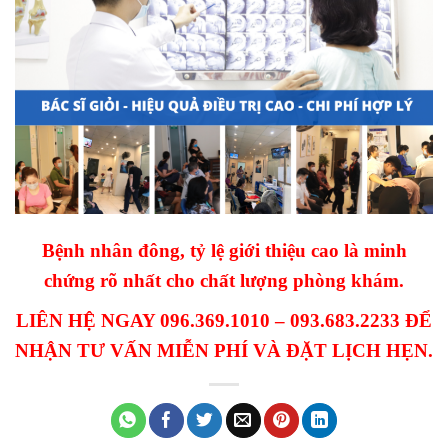
Bệnh nhân đông, tỷ lệ giới thiệu cao là minh
chứng rõ nhất cho chất lượng phòng khám.
LIÊN HỆ NGAY 096.369.1010 – 093.683.2233 ĐỂ
NHẬN TƯ VẤN MIỄN PHÍ VÀ ĐẶT LỊCH HẸN.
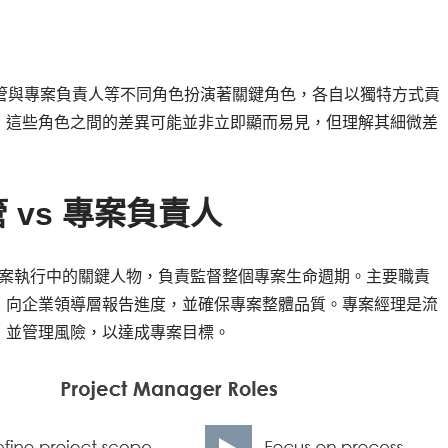
 主管與專案負責人等不同角色扮演著關鍵角色，各自以獨特方式貢
，這些角色之間的差異可能並非立即顯而易見，但理解其細微差
管 vs 專案負責人
案執行中的關鍵人物，負責監督整個專案生命週期。主要職責
、向企業領導層報告進度，並確保專案整體品質。專案經理是流
，並管理風險，以達成專案目標。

· · ·

▶ **Your assignment**
Word-for-word output of the material above is needed, with the pictures left out.

▶ **Written answer**
Bệnh nhân đông, tỷ lệ giới thiệu cao là minh
chứng rõ nhất cho chất lượng phòng khám.
LIÊN HỆ NGAY 096.369.1010 – 093.683.2233 ĐỂ
NHẬN TƯ VẤN MIỄN PHÍ VÀ ĐẶT LỊCH HẸN.
 主管與專案負責人等不同角色扮演著關鍵角色，各自以獨特方式貢
，這些角色之間的差異可能並非立即顯而易見，但理解其細微差
管 vs 專案負責人
案執行中的關鍵人物，負責監督整個專案生命週期。主要職責
、向企業領導層報告進度，並確保專案整體品質。專案經理是流
，並管理風險，以達成專案目標。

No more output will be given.